Rispondere sì o no – Partendo da questa importante scoperta, è stato facile mettere su un sistema per porre delle domande a tali pazienti. Chiedendo di immaginare di giocare a tennis quando la risposta alla domanda del medico è “sì” e di immaginare di camminare per casa quando la risposta è “no”, è possibile monitorare le risposte del paziente. Dopo aver correttamente risposto ad alcune domande personali sulla sua vita e la sua famiglia, che hanno dimostrato la sua capacità di intendere i quesiti posti dagli scienziati, Routley Scott ha risposto anche negativamente alla domanda dei medici se provasse dolore. Ciò dimostrerebbe dunque che Scott non è realmente in uno stato vegetativo e che è capace di intendere ciò che avviene all’esterno, pur essendo privo di qualsiasi strumento di interazione, fatto salvo appunto il suo cervello.

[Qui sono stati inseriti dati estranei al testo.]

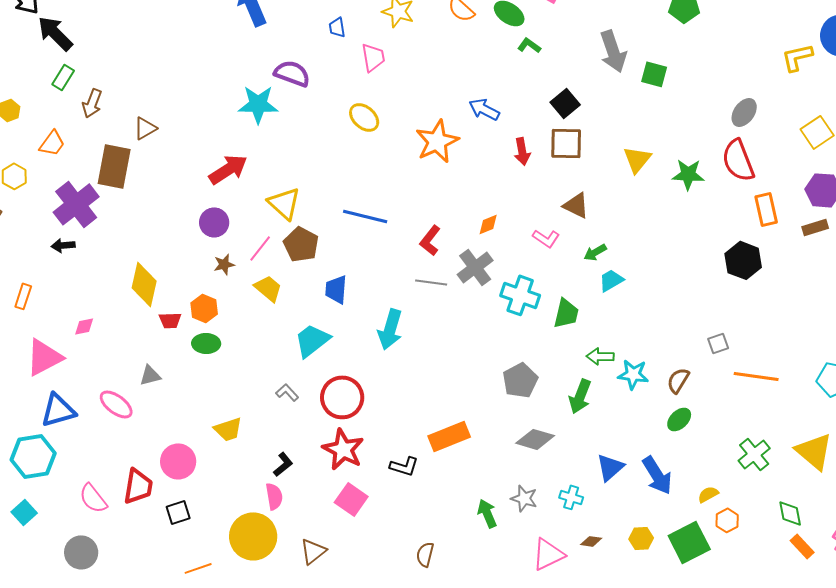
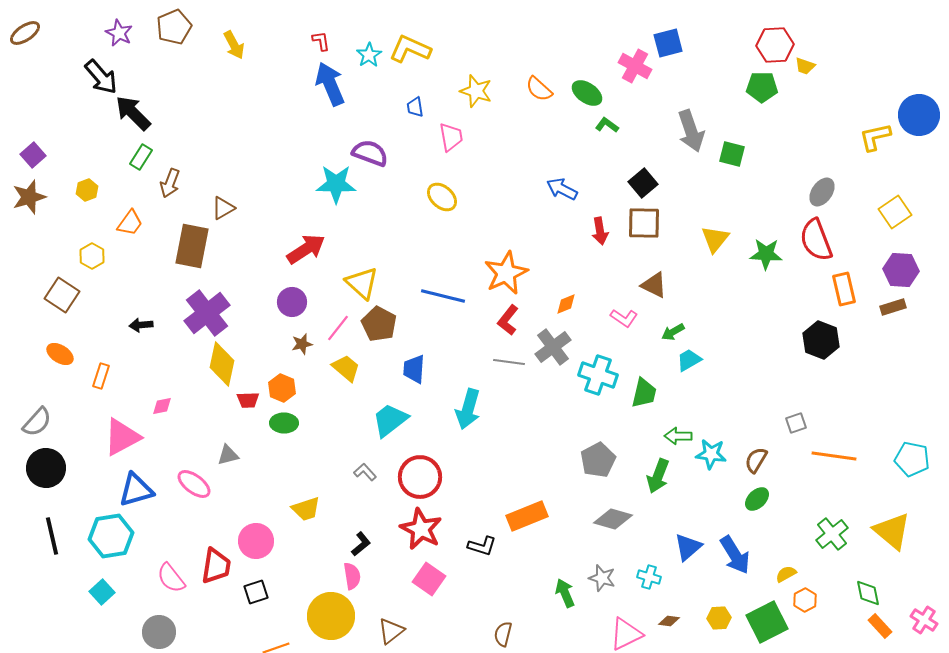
orange star: (437, 141) -> (506, 273), moved
purple cross: (76, 204) -> (207, 313), moved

Dilemmi bioetici – Il commento di Adrian Owen è entusiasta: “Scott è stato in grado di dimostrare che ha una mente conscia e pensante. Lo abbiamo analizzato più volte e il suo modello di attività cerebrale mostra che sta chiaramente scegliendo di rispondere alle nostre domande. Crediamo che sappia chi è e dove si trova”. Di per sé, non si tratta di una scoperta in grado di far uscire i pazienti dal loro stato, ma potrebbe migliorare la loro qualità di vita e quella dei loro familiari, che potrebbero essere in grado di utilizzare in futuro tecniche più precise per comunicare con i pazienti. Ma ciò solleva anche forti perplessità etiche che riaprirebbero il dibattito sull’eutanasia e il diritto dei familiari di chiedere la sospensione dell’accanimento terapeutico per soggetti in stato vegetativo, come nel caso di Eluana Englaro. Secondo Owen, solo una percentuale non molta alta di pazienti in questo stato – intorno al 20% – sarebbe in grado di comunicare attraverso l’imaging cerebrale. Per gli altri, forse, non ci sarebbe niente da fare. Ma i condizionali sono d’obbligo: bisognerà ripetere gli esperimenti in condizioni diverse e con équipe diverse, nonché su soggetti diversi, per comprendere fino a che punto la tecnica di Owen dimostra che il “coma profondo” non è poi così profondo, e che molti di questi pazienti sono in grado di intendere e di volere.